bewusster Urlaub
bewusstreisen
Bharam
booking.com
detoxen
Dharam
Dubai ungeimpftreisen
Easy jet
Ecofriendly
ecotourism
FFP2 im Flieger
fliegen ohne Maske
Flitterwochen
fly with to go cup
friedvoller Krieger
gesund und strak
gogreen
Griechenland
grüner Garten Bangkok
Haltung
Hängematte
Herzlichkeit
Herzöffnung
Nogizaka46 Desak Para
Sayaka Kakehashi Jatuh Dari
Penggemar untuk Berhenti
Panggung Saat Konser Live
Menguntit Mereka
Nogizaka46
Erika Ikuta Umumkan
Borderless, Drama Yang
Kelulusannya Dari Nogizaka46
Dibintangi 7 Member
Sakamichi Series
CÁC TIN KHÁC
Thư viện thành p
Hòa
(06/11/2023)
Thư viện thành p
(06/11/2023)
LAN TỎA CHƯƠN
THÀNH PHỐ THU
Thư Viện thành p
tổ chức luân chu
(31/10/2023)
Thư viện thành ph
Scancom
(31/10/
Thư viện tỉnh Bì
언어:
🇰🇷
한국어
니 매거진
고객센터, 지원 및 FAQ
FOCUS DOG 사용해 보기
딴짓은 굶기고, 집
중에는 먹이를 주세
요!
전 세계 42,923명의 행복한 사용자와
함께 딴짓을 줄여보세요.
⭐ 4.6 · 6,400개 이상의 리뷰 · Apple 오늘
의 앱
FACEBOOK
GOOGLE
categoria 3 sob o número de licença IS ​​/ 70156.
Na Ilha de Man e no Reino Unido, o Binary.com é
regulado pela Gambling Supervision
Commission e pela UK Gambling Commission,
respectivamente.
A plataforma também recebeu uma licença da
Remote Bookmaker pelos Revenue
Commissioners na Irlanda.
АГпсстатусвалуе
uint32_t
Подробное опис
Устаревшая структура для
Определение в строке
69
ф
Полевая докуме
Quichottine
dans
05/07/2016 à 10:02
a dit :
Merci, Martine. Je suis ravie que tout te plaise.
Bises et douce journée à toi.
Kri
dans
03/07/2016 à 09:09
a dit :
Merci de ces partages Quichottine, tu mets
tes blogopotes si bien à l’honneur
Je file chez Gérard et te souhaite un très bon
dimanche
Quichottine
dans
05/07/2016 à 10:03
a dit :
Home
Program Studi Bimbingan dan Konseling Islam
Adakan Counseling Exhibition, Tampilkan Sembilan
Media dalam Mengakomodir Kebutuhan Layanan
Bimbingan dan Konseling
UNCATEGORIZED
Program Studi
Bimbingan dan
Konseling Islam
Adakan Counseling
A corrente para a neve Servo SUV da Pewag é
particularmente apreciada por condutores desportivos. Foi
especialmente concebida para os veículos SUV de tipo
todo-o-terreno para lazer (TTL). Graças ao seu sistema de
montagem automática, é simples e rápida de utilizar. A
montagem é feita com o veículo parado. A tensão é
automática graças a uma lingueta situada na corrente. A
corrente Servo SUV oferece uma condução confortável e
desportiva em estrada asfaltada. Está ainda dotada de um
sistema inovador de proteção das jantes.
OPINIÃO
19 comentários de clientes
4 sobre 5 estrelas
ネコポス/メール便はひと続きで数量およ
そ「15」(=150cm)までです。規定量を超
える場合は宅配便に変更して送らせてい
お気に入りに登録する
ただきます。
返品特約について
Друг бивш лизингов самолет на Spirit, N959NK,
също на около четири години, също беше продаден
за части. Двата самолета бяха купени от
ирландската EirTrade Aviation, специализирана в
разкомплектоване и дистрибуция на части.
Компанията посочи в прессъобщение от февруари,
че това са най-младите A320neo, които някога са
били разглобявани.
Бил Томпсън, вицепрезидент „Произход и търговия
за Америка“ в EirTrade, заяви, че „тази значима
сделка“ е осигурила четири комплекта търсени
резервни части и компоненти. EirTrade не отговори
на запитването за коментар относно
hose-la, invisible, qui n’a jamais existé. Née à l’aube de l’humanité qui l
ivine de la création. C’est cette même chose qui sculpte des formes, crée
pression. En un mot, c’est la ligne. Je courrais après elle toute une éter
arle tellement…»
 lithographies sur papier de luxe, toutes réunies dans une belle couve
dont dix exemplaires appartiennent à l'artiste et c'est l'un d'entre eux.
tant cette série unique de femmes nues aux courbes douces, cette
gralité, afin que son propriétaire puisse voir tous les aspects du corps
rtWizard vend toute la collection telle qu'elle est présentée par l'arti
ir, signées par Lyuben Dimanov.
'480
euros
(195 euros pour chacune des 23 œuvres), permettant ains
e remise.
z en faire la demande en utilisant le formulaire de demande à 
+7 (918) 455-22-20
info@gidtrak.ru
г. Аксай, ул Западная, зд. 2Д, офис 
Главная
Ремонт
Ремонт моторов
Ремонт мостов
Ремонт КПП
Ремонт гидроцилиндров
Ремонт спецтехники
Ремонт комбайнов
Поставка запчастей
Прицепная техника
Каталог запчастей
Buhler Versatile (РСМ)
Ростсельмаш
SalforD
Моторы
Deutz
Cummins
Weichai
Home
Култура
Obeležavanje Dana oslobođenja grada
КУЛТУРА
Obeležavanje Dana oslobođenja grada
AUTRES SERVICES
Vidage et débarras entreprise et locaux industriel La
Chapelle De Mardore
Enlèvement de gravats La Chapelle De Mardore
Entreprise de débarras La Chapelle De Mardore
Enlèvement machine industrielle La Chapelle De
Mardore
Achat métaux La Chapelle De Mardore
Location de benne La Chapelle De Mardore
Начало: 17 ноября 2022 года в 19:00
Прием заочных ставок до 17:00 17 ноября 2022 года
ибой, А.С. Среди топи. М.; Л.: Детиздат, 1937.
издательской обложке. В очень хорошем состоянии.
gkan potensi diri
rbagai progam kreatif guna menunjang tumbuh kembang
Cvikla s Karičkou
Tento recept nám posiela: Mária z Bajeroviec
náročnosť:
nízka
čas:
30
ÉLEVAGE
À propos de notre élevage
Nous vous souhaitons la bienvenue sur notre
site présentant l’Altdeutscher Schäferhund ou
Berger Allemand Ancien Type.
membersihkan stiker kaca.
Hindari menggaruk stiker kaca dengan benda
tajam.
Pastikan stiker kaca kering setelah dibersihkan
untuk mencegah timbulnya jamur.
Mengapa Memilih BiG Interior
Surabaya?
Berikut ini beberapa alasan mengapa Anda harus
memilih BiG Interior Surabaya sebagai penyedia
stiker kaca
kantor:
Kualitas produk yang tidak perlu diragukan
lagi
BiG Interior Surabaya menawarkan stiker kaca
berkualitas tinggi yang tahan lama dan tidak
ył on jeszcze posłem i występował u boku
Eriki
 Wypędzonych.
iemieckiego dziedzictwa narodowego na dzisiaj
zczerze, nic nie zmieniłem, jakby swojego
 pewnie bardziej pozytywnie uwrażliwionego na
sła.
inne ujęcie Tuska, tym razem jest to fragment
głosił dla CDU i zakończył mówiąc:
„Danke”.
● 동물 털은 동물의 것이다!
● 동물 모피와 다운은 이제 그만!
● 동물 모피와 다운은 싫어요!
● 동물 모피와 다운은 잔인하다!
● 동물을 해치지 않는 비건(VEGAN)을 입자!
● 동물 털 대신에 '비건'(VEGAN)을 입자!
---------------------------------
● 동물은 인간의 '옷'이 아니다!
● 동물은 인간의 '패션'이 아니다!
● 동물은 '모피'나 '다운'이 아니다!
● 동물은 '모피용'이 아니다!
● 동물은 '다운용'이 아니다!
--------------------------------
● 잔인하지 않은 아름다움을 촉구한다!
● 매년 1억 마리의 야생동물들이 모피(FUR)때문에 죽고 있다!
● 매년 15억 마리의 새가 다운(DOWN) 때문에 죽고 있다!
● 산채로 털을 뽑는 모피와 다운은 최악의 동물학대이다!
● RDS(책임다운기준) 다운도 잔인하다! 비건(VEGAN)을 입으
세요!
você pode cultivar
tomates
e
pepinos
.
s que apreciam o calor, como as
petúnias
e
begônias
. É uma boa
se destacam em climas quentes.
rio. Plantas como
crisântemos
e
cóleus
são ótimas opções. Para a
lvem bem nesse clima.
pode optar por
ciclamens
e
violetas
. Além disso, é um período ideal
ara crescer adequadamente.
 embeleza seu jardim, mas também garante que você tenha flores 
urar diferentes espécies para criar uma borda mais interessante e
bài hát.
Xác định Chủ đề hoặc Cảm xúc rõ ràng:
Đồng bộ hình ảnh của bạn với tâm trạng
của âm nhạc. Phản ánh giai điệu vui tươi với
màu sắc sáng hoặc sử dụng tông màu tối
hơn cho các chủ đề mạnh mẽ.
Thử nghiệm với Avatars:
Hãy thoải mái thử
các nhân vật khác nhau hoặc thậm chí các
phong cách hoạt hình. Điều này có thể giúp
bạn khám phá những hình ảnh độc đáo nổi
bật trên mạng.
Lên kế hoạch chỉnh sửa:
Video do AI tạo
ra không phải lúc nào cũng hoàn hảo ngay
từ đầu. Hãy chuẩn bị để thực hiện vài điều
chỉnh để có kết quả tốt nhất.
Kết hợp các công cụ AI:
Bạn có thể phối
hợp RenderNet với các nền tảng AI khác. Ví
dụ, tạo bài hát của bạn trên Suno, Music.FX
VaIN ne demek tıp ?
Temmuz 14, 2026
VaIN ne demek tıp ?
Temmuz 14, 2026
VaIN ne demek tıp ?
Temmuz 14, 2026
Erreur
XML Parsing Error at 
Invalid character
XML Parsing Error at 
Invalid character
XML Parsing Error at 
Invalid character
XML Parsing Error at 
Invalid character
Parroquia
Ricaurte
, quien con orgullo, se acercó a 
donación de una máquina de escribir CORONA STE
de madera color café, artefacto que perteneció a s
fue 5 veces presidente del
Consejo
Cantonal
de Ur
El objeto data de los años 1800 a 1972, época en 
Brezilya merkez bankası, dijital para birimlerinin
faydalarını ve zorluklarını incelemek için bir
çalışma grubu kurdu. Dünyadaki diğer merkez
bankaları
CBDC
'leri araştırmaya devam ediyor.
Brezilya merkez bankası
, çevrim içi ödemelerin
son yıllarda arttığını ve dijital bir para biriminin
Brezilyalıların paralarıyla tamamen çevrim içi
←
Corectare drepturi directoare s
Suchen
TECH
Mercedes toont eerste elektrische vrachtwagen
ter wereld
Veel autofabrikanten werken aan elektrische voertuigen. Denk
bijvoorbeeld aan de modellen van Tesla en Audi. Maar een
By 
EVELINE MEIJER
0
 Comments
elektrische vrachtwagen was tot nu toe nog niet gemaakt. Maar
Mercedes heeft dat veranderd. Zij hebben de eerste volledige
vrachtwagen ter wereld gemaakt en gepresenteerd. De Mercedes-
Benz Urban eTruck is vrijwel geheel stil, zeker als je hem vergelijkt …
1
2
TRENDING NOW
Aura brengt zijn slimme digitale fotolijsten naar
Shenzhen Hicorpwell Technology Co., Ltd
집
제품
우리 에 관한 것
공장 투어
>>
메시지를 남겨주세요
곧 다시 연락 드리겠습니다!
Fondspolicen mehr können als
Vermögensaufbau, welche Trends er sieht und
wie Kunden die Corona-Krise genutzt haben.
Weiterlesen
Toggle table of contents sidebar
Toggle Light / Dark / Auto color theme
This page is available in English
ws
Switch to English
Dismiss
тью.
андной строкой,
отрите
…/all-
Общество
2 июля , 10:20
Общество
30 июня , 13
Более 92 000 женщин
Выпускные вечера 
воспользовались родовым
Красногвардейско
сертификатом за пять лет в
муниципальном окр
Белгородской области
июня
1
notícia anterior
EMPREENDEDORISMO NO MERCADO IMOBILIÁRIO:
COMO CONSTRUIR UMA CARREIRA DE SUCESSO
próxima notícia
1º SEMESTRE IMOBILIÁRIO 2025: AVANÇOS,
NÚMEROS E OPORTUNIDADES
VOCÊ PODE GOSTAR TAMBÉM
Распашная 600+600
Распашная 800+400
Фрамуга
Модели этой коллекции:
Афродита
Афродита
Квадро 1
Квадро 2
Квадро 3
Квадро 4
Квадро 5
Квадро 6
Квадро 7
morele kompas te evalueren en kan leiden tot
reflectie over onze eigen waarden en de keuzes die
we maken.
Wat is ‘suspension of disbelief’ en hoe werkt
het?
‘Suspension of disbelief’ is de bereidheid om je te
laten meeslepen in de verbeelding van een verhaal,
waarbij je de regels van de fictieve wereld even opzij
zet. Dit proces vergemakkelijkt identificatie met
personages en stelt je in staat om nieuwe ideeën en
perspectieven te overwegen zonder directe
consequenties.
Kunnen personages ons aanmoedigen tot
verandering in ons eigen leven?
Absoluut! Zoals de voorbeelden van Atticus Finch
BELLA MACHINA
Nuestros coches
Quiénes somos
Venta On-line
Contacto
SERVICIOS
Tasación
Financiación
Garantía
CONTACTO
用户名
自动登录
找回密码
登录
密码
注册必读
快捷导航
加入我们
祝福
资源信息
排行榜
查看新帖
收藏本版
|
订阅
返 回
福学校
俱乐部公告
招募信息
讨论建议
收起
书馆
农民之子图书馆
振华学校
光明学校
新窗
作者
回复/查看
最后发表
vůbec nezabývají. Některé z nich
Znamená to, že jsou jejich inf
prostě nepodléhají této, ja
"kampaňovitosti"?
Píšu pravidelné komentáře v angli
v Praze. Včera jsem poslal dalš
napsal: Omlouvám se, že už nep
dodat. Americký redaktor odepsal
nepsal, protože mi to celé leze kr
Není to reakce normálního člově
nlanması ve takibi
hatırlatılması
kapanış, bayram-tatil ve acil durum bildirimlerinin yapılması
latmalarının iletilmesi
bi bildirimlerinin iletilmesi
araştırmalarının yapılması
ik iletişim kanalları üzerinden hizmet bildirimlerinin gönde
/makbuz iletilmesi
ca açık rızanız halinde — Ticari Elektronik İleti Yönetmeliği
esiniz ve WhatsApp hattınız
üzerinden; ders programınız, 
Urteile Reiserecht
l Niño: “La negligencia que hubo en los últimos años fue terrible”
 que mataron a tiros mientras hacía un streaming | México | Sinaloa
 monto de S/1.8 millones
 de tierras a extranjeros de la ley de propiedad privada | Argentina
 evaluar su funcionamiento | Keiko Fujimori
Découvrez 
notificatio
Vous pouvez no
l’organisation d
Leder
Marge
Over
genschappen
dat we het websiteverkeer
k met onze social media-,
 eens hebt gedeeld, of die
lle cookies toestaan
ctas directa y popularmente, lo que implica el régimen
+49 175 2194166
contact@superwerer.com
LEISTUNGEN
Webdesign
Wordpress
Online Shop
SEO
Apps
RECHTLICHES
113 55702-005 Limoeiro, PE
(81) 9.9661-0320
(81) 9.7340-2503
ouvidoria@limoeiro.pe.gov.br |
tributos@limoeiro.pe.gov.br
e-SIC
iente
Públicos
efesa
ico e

* _Work to complete_:
Across the listing, count every line with "merkez" in it and give the number only.

* _Answer to the exercise_:
3